7. **Move to the next `INCLUDE_ASM` line.** Leave everything above untouched.

### Why this discipline

- **Build-and-diff per function**: when a diff shows up, you know exactly which line caused it. Two bodies between builds means two suspects.
- **Top-to-bottom source order**: keeps asm-differ's offset alignment honest, so the diff for function 12 is about function 12, not about a reorder upstream.
- **The loop stays narrow**: type renames, signature tweaks, and helper extractions happen *inside* the iteration for the function that needs them, not as a separate "cleanup" between functions. If a type turns out wrong, the next function to use it surfaces that; fix it there, in its own loop iteration, and continue downward.

### Parking is checkpointing, not failure

A `#ifdef NON_MATCHING / #else INCLUDE_ASM / #endif` block still emits the asm in the build (because `NON_MATCHING` is undefined), so the `.o` continues to match. Your C draft is preserved next to the asm reference for a later re-attempt with more class/context info accumulated. The loop keeps moving; the file keeps matching. That's the deal.

---

## Done condition

Every function in `asm/nonmatchings/<seg>/` has either:
- a real C/C++ body in the `.cpp` (no `INCLUDE_ASM` line) that matches under asm-differ, or
- a `#ifdef NON_MATCHING / #else INCLUDE_ASM / #endif` block with a one-line note.

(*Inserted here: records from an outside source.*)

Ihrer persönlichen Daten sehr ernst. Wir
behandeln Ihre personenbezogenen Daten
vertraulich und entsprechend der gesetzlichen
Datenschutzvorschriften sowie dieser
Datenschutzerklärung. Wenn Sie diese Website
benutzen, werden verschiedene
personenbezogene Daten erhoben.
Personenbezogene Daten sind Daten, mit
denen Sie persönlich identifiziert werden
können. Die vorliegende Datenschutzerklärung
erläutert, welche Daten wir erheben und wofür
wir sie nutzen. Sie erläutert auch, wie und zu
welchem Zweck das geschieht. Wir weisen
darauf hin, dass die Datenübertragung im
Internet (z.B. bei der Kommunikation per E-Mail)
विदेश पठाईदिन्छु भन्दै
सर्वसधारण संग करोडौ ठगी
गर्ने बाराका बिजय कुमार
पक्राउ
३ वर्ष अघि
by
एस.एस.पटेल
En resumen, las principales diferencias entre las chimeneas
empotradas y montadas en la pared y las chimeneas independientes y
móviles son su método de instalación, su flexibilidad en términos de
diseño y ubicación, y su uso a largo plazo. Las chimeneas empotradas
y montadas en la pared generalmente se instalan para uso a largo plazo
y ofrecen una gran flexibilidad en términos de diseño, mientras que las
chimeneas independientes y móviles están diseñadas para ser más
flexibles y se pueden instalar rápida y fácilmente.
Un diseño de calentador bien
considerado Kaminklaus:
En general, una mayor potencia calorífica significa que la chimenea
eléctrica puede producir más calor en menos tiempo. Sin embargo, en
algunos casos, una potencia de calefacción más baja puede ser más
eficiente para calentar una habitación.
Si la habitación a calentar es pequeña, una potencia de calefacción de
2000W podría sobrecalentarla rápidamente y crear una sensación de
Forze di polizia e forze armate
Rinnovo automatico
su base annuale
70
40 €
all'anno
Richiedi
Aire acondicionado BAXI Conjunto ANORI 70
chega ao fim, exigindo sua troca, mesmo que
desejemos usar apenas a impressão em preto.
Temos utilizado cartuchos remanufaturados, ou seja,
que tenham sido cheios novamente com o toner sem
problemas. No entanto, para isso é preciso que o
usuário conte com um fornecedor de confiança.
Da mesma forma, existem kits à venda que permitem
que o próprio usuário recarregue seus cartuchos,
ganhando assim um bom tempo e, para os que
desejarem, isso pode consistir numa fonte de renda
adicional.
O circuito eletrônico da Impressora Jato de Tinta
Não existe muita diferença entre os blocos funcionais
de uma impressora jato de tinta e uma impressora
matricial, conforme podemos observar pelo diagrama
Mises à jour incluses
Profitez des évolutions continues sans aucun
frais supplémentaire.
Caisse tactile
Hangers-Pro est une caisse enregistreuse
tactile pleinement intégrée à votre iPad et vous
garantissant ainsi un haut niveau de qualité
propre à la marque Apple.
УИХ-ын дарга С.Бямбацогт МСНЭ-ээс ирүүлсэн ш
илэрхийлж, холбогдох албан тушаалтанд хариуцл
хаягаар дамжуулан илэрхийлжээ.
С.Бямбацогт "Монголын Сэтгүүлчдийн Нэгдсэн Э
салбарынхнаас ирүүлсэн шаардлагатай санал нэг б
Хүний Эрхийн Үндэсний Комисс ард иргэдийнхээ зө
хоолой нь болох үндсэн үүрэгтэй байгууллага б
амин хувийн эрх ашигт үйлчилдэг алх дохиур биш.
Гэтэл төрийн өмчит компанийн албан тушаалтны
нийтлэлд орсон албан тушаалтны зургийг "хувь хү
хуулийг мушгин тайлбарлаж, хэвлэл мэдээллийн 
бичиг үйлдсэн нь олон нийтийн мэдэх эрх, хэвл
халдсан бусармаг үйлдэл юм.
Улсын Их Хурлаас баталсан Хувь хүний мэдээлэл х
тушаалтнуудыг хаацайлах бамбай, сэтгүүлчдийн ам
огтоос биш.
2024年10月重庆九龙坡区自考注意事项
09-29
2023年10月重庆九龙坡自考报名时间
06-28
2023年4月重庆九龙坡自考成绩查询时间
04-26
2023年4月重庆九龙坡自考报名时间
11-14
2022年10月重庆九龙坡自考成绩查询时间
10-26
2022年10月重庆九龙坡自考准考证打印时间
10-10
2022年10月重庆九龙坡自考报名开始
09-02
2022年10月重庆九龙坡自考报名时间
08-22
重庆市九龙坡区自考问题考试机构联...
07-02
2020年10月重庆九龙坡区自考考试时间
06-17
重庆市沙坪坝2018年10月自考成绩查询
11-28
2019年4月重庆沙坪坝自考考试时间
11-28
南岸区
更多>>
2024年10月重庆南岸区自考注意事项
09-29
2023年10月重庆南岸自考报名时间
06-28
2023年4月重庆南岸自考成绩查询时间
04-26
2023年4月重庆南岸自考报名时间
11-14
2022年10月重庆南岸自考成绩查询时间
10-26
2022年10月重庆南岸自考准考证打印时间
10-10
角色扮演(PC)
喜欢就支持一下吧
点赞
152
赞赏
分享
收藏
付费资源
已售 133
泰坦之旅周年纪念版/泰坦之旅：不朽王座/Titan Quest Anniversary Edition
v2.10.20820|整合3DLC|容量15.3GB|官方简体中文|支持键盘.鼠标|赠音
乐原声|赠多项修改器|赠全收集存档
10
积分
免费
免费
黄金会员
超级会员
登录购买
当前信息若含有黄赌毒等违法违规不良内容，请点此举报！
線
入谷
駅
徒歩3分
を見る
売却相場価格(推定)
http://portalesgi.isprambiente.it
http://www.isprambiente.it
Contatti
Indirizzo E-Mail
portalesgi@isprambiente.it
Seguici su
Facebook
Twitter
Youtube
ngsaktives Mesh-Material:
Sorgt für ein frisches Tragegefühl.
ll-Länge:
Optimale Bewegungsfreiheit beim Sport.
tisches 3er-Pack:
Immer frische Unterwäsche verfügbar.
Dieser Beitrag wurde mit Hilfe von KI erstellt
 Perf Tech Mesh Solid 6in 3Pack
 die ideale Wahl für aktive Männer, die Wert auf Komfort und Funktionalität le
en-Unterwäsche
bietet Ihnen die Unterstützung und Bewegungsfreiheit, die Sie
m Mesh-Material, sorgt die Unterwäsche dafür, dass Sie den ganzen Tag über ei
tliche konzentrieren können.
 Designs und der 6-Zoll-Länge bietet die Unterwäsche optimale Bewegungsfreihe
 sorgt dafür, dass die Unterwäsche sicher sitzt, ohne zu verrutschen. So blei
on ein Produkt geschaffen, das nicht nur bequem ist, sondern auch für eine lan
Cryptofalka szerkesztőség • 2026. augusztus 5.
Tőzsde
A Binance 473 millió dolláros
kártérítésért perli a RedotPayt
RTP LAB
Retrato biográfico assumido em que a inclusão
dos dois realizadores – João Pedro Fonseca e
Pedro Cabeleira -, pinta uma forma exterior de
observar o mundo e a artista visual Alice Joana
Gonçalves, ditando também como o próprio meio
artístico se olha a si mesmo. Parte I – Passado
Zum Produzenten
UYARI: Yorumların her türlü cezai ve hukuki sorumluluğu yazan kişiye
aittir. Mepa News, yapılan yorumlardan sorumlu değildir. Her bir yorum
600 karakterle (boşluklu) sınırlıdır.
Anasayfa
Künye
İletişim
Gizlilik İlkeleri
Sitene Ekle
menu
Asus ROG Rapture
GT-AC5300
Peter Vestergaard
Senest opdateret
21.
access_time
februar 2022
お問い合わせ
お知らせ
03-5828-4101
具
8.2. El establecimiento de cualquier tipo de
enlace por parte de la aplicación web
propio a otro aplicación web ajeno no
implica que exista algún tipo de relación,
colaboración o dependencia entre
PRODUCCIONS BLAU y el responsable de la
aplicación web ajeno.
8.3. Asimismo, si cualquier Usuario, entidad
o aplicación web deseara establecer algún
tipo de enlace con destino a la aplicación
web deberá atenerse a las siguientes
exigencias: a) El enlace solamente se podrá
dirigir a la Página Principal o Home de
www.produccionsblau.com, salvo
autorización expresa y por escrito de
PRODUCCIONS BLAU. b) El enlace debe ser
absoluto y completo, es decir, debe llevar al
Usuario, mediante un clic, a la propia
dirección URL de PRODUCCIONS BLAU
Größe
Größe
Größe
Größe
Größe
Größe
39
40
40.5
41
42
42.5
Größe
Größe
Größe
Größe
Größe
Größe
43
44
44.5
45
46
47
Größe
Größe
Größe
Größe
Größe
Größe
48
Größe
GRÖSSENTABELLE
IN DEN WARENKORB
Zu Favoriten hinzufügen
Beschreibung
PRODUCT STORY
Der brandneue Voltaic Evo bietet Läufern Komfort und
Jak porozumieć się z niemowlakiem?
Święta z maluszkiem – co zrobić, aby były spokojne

`ninja build/ntsc/src/<file>.o` succeeds. That's the deliverable; the user can review on return.

---

## Paperboy commands

| Action | Command |
|--------|---------|
| Build this file only | `ninja build/ntsc/src/<file>.o` |
| Diff a function | `uv run asm-differ -o <symbol>` |
| m2c draft | `uv run m2c asm/nonmatchings/<seg>/<func>.s [asm/data/<rodata>.s]` |
| Read .o symbols (for reference) | `mips-linux-gnu-nm build/ntsc/src/<file>.o` |

**Tool rules** (from project CLAUDE.md):
- Use the `Edit` tool, not `sed`/`awk`/`perl` (they mangle whitespace).
- `expected/` is the user's reference build, used as the TARGET side by asm-differ — read-only.
- Single-file `ninja build/ntsc/src/<file>.o` is the right build command for this workflow.
- Don't run `configure.py` during this workflow (see invariant #3).
- Don't edit `symbol_addrs.txt` during this workflow.